Friday, November 9, 2007

Skiddy

Thank God! Thank God! Thank God! I made it to the Cat without problems. I am confident in my ability to outrun a zombie, but I have even more confidence in my new BFF killing machine I lovingly call “Skiddy”.

[And for a moment, I chuckle at a revised commercial starring me in jean bib overalls with a bowl haircut, on my tiptoes hugging a clean and smiling Thomas-The-Train-Like Caterpillar Skid Steer on a perfectly manicured lawn while a new song plays: “My Skiddy…my Skiddy…wherever I go, she goes…My Skiddy, my Skiddy….my Skiddy and me!”]

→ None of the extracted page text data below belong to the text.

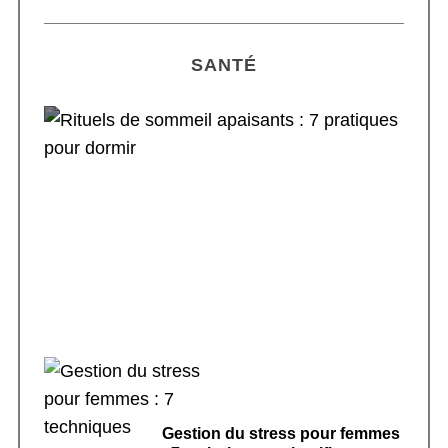
SANTÉ
Rituels de sommeil apaisants : 7 pratiques
pour dormir
Gestion du stress pour femmes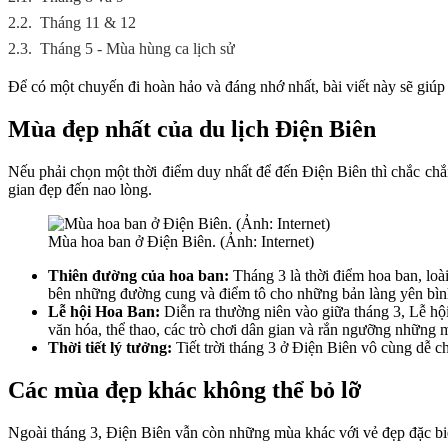
2.2.
Tháng 11 & 12
2.3.
Tháng 5 - Mùa hùng ca lịch sử
Để có một chuyến đi hoàn hảo và đáng nhớ nhất, bài viết này sẽ giúp 
Mùa đẹp nhất của du lịch Điện Biên
Nếu phải chọn một thời điểm duy nhất để đến Điện Biên thì chắc chắ
gian đẹp đến nao lòng.
Mùa hoa ban ở Điện Biên. (Ảnh: Internet)
Thiên đường của hoa ban:
Tháng 3 là thời điểm hoa ban, loà
bên những đường cung và điểm tô cho những bản làng yên bì
Lễ hội Hoa Ban:
Diễn ra thường niên vào giữa tháng 3, Lễ hộ
văn hóa, thể thao, các trò chơi dân gian và rắn ngưỡng những 
Thời tiết lý tưởng:
Tiết trời tháng 3 ở Điện Biên vô cùng dễ ch
Các mùa đẹp khác không thể bỏ lỡ
Ngoài tháng 3, Điện Biên vẫn còn những mùa khác với vẻ đẹp đặc bi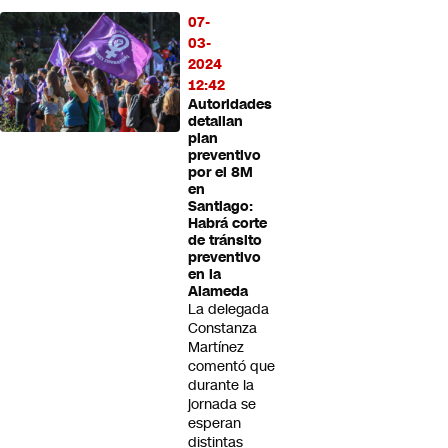
07-
03-
2024
12:42
Autoridades
detallan
plan
preventivo
por el 8M
en
Santiago:
Habrá corte
de tránsito
preventivo
en la
Alameda
La delegada
Constanza
Martínez
comentó que
durante la
jornada se
esperan
distintas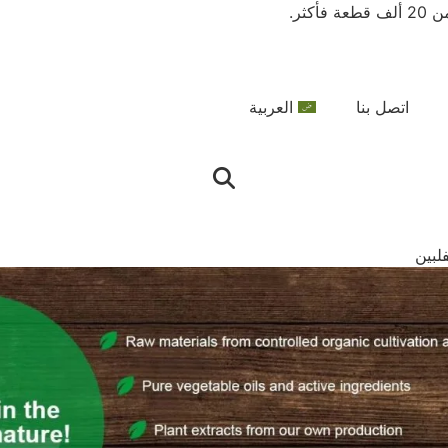
اتصل بنا
العربية
لبين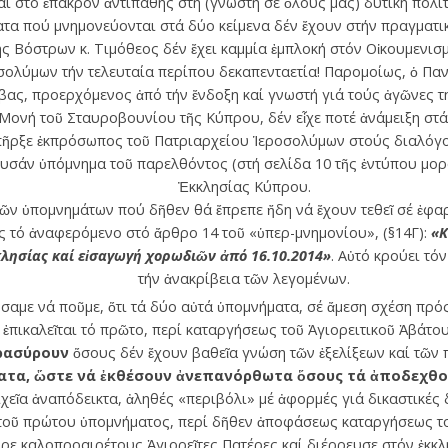
αι στό ἔπακρον ἀντιπαθής στή (γνωστή σέ ὅλους μας) δυτική πολιτ
τα πού μνημονεύονται στά δύο κείμενα δέν ἔχουν στήν πραγματικ
ης Βόστρων κ. Τιμόθεος δέν ἔχει καμμία ἐμπλοκή στόν Οἰκουμενισμ
σολύμων τήν τελευταία περίπου δεκαπενταετία! Παρομοίως, ὁ Πα
ας, προερχόμενος ἀπό τήν ἔνδοξη καί γνωστή γιά τούς ἀγῶνες τη
 Μονή τοῦ Σταυροβουνίου τῆς Κύπρου, δέν εἶχε ποτέ ἀνάμειξη στ
ὑπῆρξε ἐκπρόσωπος τοῦ Πατριαρχείου Ἱεροσολύμων στούς διαλόγο
υσάν ὑπόμνημα τοῦ παρελθόντος (στή σελίδα 10 τῆς ἐντύπου μορ
Ἐκκλησίας Κύπρου.
 τῶν ὑπομνημάτων πού δῆθεν θά ἔπρεπε ἤδη νά ἔχουν τεθεῖ σέ ἐφ
ς τό ἀναφερόμενο στό ἄρθρο 14 τοῦ «ὑπερ-μνημονίου», (§14Γ):
«Κ
λησίας καί εἰσαγωγή χορωδιῶν ἀπό 16.10.2014»
. Αὐτό κρούει τό
τήν ἀνακρίβεια τῶν λεγομένων.
αμε νά ποῦμε, ὅτι τά δύο αὐτά ὑπομνήματα, σέ ἄμεση σχέση πρός
ικαλεῖται τό πρῶτο, περί καταργήσεως τοῦ Ἁγιορειτικοῦ Ἀβάτο
ρασύρουν
ὅσους δέν ἔχουν βαθεῖα γνώση τῶν ἐξελίξεων καί τῶν
ατα, ὥστε νά ἐκθέσουν ἀνεπανόρθωτα ὅσους τά ἀποδεχθο
οιχεῖα ἀναπόδεικτα, ἀληθές «περιβόλι» μέ ἀφορμές γιά δικαστικές 
τοῦ πρώτου ὑπομνήματος, περί δῆθεν ἀποφάσεως καταργήσεως το
ε καλοπροαιρέτους Ἁγιορεῖτες Πατέρες καί διέρρευσε στόν ἐκκλη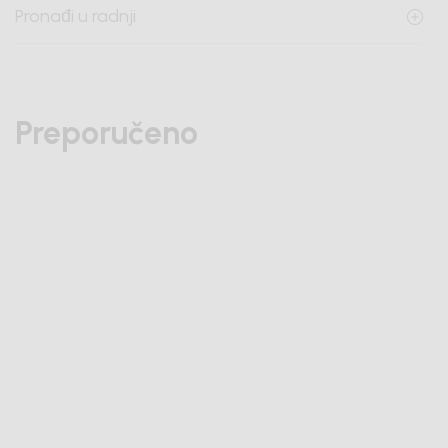
Pronađi u radnji
Preporučeno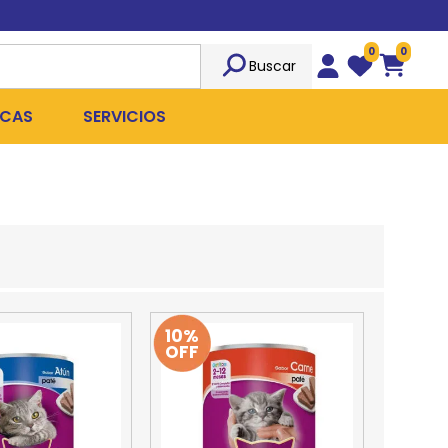
0
0
Buscar
Wishlist
Carrito
CAS
SERVICIOS
OST
Sociedad
TICIDAS
ILIBRIO
Peluquería
 ROPA QUIRÚRGICA
OFRESH
Emergencias
ANPLUS
Exámenes Clínicos
10%
OFF
D
Cirugías Coordinadas
TRO
X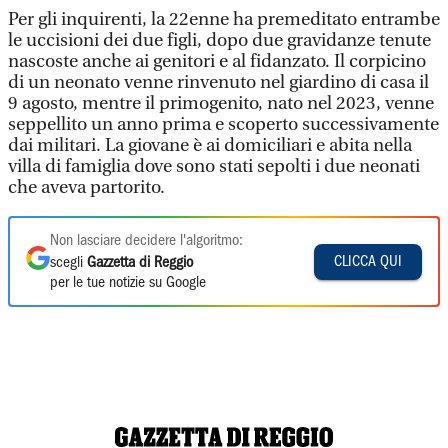
Per gli inquirenti, la 22enne ha premeditato entrambe
le uccisioni dei due figli, dopo due gravidanze tenute
nascoste anche ai genitori e al fidanzato. Il corpicino
di un neonato venne rinvenuto nel giardino di casa il
9 agosto, mentre il primogenito, nato nel 2023, venne
seppellito un anno prima e scoperto successivamente
dai militari. La giovane è ai domiciliari e abita nella
villa di famiglia dove sono stati sepolti i due neonati
che aveva partorito.
Non lasciare decidere l'algoritmo:
CLICCA QUI
scegli
Gazzetta di Reggio
per le tue notizie su Google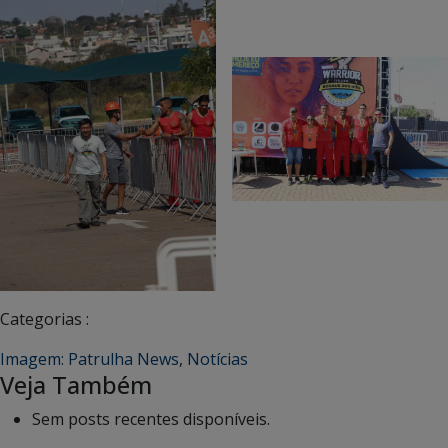
Categorias :
Imagem: Patrulha News
,
Notícias
Veja Também
Sem posts recentes disponíveis.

I’ve got to get to DuPont Road and I’m going to head straight to my parents’ house about 6 miles away. I haven’t even left my yard yet, but I am taking a moment to get the Cat’s controls down. It has been awhile since I drove it and, figuring it was a one-time deal, had put that knowledge in my mind's Recycle Bin. I test the lift and tilt of the bucket and the rotation of the tread. The tank-like movements are kind of startling and scary, but a cold comfort, nonetheless. It’s like a black toggle-stick and switch video game, but one that I somewhat take to. Funny that I loved Resident Evil...in reality this truly sucks.

The neighbors in the house to the south (the ones with the stockpile of non-working cars) are zombies, too; a middle aged man and his daughter who I peg to be about 16. They are drawn to the start-up of the diesel engine and slowly lurch from behind their garage while I practice the hydraulic controls in place. Then, when I have the maneuverability down, I move the Cat forward with an awkward jerking motion, tearing deep tracks into the yard-earth. I cautiously move in a slow direct line toward the zombie dad. His dead waggling fingers can’t reach through the cage. His body doesn’t stand a chance under the immense weight of the angry machine and he is pulled under.

[For a moment, I am a red-haired Ripley fighting the Alien Queen...]

I see the bursting of his large overfed stomach and the spewing forth of rotting entrail ribbons pop into the air like a party favor. Then I hear his dead skull crunch into the ground under the metal tracks. This makes me nauseous. The daughter is next. Living Dead Girl. I lift the bucket and the teeth fortuitously grab the length of her once elegant ballerina neck as her body is pulled under. Her head detaches like a dandelion top, as I don’t see it fall to the ground. It is probably grotesquely rolling around in my heroine-bucket. A few more decrepit middle aged zombies suddenly punctuate the yard. They don’t last. Skiddy needs a washing by this point. “It must be Skiddy's time of the month”, I madly muse to no one.
Her pretty yellow coat is tarnished with brownish red filth.

And I think she loves it.



[I wish I had remembered to grab my cell phone – how stupid of me!]

My sister and Toby will no doubt be at Mom and Dad’s. I really feel drawn to protect that baby, as well as help out the rest of my family. Hopefully there is enough fuel in this thing, God please! I don’t know how much punch I can pack with a tire iron clutched by a body weakened with dehydration and hunger. I’m dying for a plate of dill pickles! When I get hungry, I get bitchy. I guess though, that there’s no better time to be bitchy. Bitchy, Skiddy and the Lord might keep me alive today – or a lovely combination of all three.